Martín de Idiáquez y Camarena (born 1594) was a Flemish-Spanish military leader and mercenary who fought with several tercios for Hapsburg Spain across multiple European territories. He was knighted in the Order of Santiago. Idiáquez' heroic leadership of his own tercio was credited by Cardinal-Infante Ferdinand for Spain's victory at the Battle of Nordlingen in 1634.

==Early life==
Idiáquez was born in Dendermonde, East Flanders, Belgium, the son of Domingo de Idiáquez, a native of Gipuzkoa, Spain and Magdalena de Camarena, who was of Calabria, Spain. His father was a governor of Flanders.

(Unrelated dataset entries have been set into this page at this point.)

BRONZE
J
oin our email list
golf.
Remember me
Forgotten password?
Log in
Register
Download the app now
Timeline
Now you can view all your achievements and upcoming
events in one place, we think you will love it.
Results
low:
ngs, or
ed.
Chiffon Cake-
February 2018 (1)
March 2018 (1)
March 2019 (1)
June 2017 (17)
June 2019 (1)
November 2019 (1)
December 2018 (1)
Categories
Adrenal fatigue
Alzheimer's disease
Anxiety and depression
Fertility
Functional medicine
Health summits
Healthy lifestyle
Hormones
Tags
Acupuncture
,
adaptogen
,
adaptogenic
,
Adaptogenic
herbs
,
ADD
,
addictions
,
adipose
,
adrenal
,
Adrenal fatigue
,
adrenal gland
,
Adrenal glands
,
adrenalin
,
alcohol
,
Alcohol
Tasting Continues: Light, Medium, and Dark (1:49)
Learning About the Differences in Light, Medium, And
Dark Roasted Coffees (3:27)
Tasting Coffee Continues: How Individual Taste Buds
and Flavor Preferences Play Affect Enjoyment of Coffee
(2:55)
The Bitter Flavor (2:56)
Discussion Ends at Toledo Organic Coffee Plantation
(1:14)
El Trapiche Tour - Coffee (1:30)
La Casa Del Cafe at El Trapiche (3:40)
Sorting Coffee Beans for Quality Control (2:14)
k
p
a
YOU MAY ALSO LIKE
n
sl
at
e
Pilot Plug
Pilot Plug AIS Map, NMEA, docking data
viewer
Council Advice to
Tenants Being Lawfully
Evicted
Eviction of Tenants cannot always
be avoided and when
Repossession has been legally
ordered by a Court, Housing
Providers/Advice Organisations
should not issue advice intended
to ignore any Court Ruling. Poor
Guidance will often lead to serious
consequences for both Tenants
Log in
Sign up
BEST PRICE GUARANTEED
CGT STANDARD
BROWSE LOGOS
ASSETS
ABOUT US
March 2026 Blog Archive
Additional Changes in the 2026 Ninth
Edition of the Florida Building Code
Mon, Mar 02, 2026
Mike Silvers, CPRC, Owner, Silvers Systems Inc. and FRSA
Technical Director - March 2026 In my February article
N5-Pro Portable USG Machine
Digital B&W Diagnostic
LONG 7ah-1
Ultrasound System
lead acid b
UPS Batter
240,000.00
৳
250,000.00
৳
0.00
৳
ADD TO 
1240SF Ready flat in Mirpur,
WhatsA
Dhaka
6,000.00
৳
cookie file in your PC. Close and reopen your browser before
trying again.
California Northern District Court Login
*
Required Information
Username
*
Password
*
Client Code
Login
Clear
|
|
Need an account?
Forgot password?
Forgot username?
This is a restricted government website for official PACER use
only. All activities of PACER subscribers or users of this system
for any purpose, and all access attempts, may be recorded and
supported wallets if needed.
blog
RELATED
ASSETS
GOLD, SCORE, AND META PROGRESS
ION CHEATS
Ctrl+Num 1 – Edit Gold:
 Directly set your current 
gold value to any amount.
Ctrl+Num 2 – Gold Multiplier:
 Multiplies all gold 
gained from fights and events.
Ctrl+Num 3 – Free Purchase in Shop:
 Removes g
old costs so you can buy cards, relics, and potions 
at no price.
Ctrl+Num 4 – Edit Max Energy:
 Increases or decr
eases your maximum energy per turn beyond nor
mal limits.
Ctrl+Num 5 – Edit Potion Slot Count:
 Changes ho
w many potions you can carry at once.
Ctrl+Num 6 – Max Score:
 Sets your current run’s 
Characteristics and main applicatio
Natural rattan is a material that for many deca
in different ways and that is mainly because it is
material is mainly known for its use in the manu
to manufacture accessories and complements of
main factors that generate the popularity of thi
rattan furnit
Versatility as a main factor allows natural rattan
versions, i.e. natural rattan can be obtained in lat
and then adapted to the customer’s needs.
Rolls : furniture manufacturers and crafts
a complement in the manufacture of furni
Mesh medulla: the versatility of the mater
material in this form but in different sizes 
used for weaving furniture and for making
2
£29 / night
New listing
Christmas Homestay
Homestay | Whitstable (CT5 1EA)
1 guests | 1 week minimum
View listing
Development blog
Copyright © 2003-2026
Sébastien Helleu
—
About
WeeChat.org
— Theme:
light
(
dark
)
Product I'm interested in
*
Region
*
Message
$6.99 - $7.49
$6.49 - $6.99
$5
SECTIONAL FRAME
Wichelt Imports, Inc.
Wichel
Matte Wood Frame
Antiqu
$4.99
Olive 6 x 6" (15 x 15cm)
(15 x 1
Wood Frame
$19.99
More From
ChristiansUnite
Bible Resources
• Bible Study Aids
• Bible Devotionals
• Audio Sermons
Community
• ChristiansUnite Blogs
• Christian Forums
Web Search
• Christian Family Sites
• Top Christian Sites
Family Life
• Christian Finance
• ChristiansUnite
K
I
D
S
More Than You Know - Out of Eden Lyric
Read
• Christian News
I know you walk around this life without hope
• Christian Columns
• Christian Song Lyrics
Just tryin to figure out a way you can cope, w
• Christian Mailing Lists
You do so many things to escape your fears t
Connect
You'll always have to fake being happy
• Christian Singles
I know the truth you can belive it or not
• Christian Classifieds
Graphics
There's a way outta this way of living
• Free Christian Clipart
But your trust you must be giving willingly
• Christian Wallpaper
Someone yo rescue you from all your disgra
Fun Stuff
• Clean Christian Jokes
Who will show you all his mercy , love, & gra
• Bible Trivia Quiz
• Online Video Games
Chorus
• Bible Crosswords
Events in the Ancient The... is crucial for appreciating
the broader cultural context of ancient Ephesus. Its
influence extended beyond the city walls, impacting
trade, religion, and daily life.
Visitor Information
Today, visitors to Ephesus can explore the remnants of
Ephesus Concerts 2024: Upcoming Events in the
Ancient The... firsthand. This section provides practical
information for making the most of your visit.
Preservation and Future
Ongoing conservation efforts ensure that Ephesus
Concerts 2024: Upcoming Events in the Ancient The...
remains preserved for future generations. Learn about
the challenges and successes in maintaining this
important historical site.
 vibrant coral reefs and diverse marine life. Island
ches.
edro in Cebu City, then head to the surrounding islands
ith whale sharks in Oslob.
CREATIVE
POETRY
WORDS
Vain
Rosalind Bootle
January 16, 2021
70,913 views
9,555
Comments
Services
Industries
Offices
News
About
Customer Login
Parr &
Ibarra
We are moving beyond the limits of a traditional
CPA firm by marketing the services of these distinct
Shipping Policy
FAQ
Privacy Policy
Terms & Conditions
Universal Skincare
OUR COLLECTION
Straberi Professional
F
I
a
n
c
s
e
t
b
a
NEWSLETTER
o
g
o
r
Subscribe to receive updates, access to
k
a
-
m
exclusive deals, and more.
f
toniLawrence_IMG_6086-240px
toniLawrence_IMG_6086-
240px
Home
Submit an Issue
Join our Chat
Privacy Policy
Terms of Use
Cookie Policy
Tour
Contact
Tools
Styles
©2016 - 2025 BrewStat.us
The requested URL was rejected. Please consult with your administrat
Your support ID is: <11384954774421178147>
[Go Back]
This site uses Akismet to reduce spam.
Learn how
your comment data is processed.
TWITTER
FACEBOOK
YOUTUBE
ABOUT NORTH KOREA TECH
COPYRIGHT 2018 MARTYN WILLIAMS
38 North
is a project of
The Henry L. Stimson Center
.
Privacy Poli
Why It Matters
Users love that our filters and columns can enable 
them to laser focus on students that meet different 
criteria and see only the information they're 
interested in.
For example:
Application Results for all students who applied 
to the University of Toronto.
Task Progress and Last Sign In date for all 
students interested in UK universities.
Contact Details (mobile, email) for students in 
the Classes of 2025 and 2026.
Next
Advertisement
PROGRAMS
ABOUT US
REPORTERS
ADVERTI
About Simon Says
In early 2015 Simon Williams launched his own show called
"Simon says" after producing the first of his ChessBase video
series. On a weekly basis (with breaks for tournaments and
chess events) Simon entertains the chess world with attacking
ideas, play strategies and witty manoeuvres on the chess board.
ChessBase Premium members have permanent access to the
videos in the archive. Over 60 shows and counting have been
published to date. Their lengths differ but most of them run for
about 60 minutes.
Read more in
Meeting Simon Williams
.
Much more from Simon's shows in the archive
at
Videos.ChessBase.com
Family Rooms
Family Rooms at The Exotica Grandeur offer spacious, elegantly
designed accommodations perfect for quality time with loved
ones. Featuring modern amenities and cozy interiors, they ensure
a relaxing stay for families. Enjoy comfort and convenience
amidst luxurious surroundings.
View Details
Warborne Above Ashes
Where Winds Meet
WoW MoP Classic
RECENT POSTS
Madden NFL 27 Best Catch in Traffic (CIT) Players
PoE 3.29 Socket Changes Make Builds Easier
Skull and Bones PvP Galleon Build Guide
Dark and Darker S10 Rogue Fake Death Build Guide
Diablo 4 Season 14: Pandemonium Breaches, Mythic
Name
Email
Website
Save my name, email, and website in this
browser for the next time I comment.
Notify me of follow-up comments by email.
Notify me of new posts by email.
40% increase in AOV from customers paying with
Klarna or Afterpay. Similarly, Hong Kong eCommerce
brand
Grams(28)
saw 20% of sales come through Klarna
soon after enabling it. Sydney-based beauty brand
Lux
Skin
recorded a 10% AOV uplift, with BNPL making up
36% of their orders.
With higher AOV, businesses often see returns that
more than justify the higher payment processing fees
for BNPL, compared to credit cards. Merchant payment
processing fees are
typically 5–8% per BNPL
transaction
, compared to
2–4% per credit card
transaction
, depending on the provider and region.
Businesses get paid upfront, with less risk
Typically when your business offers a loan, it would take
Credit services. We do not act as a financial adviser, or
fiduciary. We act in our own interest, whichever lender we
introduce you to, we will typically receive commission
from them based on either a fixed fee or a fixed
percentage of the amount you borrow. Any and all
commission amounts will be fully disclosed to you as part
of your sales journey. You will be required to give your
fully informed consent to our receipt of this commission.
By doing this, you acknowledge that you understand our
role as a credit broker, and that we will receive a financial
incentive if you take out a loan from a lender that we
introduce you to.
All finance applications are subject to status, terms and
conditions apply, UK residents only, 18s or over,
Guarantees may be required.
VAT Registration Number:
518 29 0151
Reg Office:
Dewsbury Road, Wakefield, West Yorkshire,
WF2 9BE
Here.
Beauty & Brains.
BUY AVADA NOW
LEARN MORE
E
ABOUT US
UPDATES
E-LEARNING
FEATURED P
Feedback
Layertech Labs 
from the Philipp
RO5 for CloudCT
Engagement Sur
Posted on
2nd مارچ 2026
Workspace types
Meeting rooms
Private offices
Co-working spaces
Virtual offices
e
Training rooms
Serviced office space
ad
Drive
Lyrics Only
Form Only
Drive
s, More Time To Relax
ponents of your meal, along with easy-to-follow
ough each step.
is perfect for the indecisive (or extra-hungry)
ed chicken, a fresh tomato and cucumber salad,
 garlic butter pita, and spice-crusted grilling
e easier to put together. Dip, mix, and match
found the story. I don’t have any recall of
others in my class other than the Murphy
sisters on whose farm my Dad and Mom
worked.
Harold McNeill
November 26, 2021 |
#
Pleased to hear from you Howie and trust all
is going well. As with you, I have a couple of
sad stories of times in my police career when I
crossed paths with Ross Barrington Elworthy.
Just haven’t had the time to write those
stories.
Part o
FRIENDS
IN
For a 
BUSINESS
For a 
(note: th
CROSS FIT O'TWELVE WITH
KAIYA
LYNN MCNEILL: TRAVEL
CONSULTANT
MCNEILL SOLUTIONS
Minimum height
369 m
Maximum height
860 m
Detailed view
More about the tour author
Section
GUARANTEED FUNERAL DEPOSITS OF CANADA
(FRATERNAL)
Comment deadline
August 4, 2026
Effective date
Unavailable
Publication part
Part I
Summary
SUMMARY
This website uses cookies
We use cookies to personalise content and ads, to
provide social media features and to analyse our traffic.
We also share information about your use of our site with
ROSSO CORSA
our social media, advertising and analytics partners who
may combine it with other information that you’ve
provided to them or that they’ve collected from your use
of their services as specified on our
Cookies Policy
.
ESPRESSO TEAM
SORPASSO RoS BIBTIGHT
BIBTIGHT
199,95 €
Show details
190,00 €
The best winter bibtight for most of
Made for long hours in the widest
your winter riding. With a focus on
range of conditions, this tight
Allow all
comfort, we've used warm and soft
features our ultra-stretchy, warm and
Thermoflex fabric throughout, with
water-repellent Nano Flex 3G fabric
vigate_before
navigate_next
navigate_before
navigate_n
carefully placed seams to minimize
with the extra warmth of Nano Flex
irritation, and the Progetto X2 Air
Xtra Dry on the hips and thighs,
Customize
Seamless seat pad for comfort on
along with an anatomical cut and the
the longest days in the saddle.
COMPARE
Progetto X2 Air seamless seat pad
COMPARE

His brothers were Cristóbal, a superintendent of the Royal Navy of Cantabria, and Diego, a captain of cavalry in Flanders.

==Career==
In 1614, Idiáquez began a military career as a mercenary under Philibert of Savoy in the war against Turkey. While serving as an arquebusier under Captain Bartolomé Bermúdez de Castro, Idiáquez was shot in the chest. He then served under Field Marshal Gonzalo Fernández de Córdoba. Idiaquez fought in several battles in 1616. During the siege of Vercelli, he was promoted to lead fifty pikemen. Despite being wounded in the arm, Idiáquez distinguished himself in the capture of the city and was granted command of a Spanish infantry company by Pedro de Toledo Osorio, 5th Marquess of Villafranca, Governor of Milan.

Idiáquez was knighted in the Order of Santiago on January 21, 1621.

===Battle of Nordlingen===
In 1634, Idiaquez departed Milan as a commander in the army of Cardinal-Infante Ferdinand in an offensive against the Swedish-German army in Bavaria. He commanded a Spanish tercio formed from companies stationed in Naples and Lombardy. The tercio of Idiáquez was composed of twenty-six banners and eighteen hundred men. On September 5, 1634, Idiáquez' tercio and two German regiments defended the strategic hill of Albuch. A Swedish calvary attack forced the Germans to retreat, but Idiáquez' tercio prevented a rout of the defenders at Albuch by planting pikemen against a charging Swedish infantry. Then Idiáquez led a counter-attack that left the Swedish forces in disarray. In a span of six hours, Swedish companies launched fifteen successive attacks against the tercio of Idiáquez and were repulsed each time. The stand-off eventually led to the exhaustion of the Swedish forces and their defeat. In the official report of the victory at Nordlingen, Cardinal-Infante Ferdinand stated that "...Don Martín de Idiáquez deserves much of the credit for this success...."

On October 12 1634, King Philip IV of Spain awarded Idiáquez a pension of 1,000 ducats and an embrace.